• Exercise description: Nothing in the records should be changed in the copy, though the pictures must be left out.

• Material for the task:

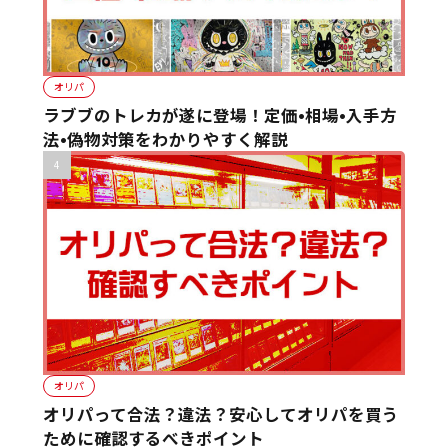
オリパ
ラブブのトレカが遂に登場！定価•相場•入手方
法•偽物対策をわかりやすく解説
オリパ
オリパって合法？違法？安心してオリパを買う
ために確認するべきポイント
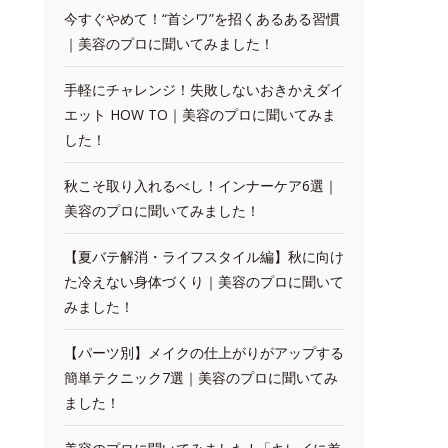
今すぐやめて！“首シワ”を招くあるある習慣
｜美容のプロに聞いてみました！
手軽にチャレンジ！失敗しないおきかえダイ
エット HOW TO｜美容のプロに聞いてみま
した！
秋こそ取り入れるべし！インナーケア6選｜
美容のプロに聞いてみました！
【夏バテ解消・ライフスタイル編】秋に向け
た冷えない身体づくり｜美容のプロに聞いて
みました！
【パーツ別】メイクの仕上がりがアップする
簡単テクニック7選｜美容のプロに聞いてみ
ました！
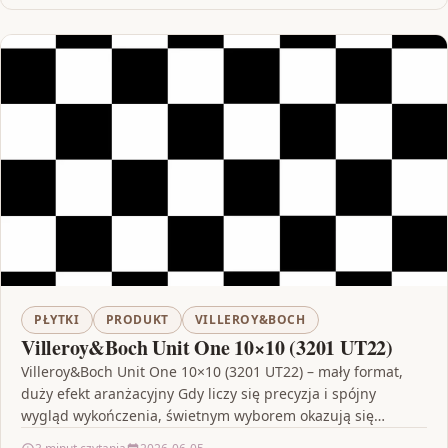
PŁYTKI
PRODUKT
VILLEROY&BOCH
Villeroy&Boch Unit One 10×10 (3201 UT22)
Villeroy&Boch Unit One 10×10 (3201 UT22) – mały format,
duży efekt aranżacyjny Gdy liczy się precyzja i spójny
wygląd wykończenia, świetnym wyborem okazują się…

• Solved problem:
オリパ
ラブブのトレカが遂に登場！定価•相場•入手方
法•偽物対策をわかりやすく解説
オリパ
オリパって合法？違法？安心してオリパを買う
ために確認するべきポイント
今すぐやめて！“首シワ”を招くあるある習慣
｜美容のプロに聞いてみました！
手軽にチャレンジ！失敗しないおきかえダイ
エット HOW TO｜美容のプロに聞いてみま
した！
秋こそ取り入れるべし！インナーケア6選｜
美容のプロに聞いてみました！
【夏バテ解消・ライフスタイル編】秋に向け
た冷えない身体づくり｜美容のプロに聞いて
みました！
【パーツ別】メイクの仕上がりがアップする
簡単テクニック7選｜美容のプロに聞いてみ
ました！
PŁYTKI
PRODUKT
VILLEROY&BOCH
Villeroy&Boch Unit One 10×10 (3201 UT22)
Villeroy&Boch Unit One 10×10 (3201 UT22) – mały format,
duży efekt aranżacyjny Gdy liczy się precyzja i spójny
wygląd wykończenia, świetnym wyborem okazują się…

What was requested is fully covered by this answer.